I was recently in a conversation about the problem of evil and shared some of the ideas from Karen Kilby's article "Evil and the Limits of Theology." I reflected on this essay a few years ago, but it bears revisiting.

When discussing the problem of evil Kilby argues that we need to distinguish between our intellectual, moral and pastoral responses to evil. We often confuse these responses, which can muddy the waters and lead to some inept pastoral responses. 

First, the intellectual response to evil concerns our theological debates about why God permits evil to exist. 

Next, the moral response to evil concerns how we should refuse to be reconciled to evil and should struggle against it in the world. 

Finally, the pastoral response to evil is how we come alongside those who are suffering or who are victims of evil.
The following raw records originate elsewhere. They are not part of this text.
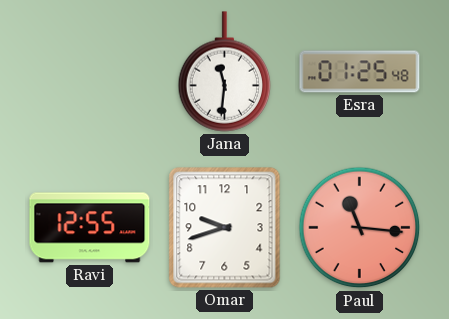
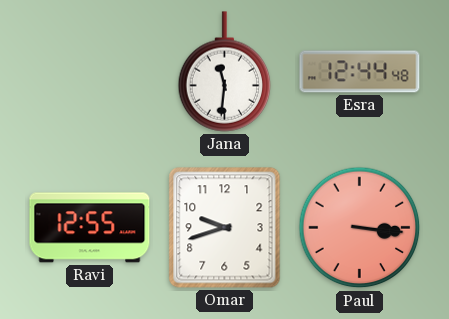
Esra: 01:25 -> 12:44
Paul: 11:16 -> 3:16
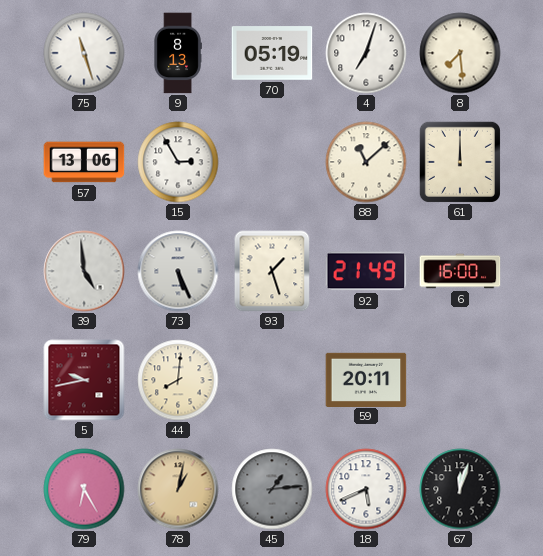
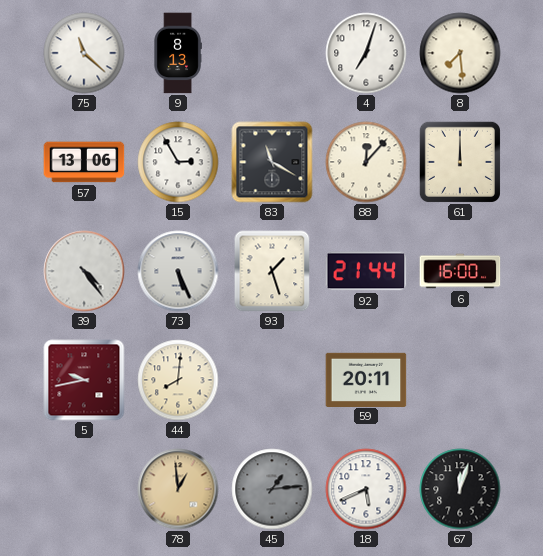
75: 11:27 -> 11:22
70: 05:19 -> none
83: none -> 11:20
88: 11:08 -> 12:07
39: 4:59 -> 4:24
92: 21:49 -> 21:44
79: 6:25 -> none
78: 1:02 -> 12:59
Kilby's argument is that we need to keep these responses distinct and separate or great damage can be done. For example, pastoral damage can be done if we try to offer an intellectual response to evil by a graveside. No one needs to hear "the reason" why a child has died. People who are suffering don't need an intellectual explanation about "why" this pain, loss, or suffering has occurred. Unfortunately, however, this is a too-common mistake as people have felt that a theological "explanation" might help soothe and salve the pain of a sufferer. But as we (should) know, our pastoral response to evil shouldn't be logical or theological. We don't share a "reason" or "explanation." We simply share presence, tears, grief, and love. We shouldn't be doing a lot of talking and explaining around pain.

Another thing to monitor is letting our intellectual response bleed into our moral response. This concern gets less attention, but it's still a big issue. Specifically, any intellectual "explanation" of evil has the potential to lessen its force, weight, and impact. If evil has a "reason" we become, in some small way, reconciled to its existence. This weakens our moral response to evil, our absolute, undiluted antagonism towards its existence. 
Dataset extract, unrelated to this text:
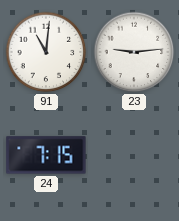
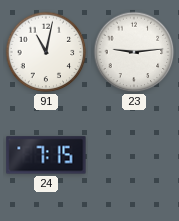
91: 11:01 -> 11:02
In this vein, Kilby goes on to make the provocative claim that assurances about God's presence in our suffering can tip into a theodicy, or something theodicy adjacent. That is, we don't know why evil exists, but we do know that God in Christ is "with us" in our pain. This is true, but Kilby warns against using this intellectual conviction as a pastoral response we push onto others. Yes, it is consoling to know that God is "with us" in our pain, but we need to monitor when such a consolation, even if true, is being pushed onto others rather than claimed for oneself.  

From a different angle, we can also mistake our intellectual quest about the problem of evil for our moral response. We can come to mistake our theodic angst, how theologically distressed we are about the suffering of the world, for actually doing something about the suffering of the world. Our rage against the evil of the world can become performative, theological playacting. As I describe in Reviving Old Scratch, I was once caught in this trap, mistaking my intellectual response toward evil as a moral response. But as I say in the book, evil isn't a puzzle to be solved but a reality to be resisted. Don't mistake your intellectual response to evil for a moral response. Of course, think about the problem, but don't mistake thinking for acting. 

To summarize, then, it's important to make distinctions between our different responses to evil. They each have their proper purpose and place, but we must be alert to the problems that arise when we mistake one response for another.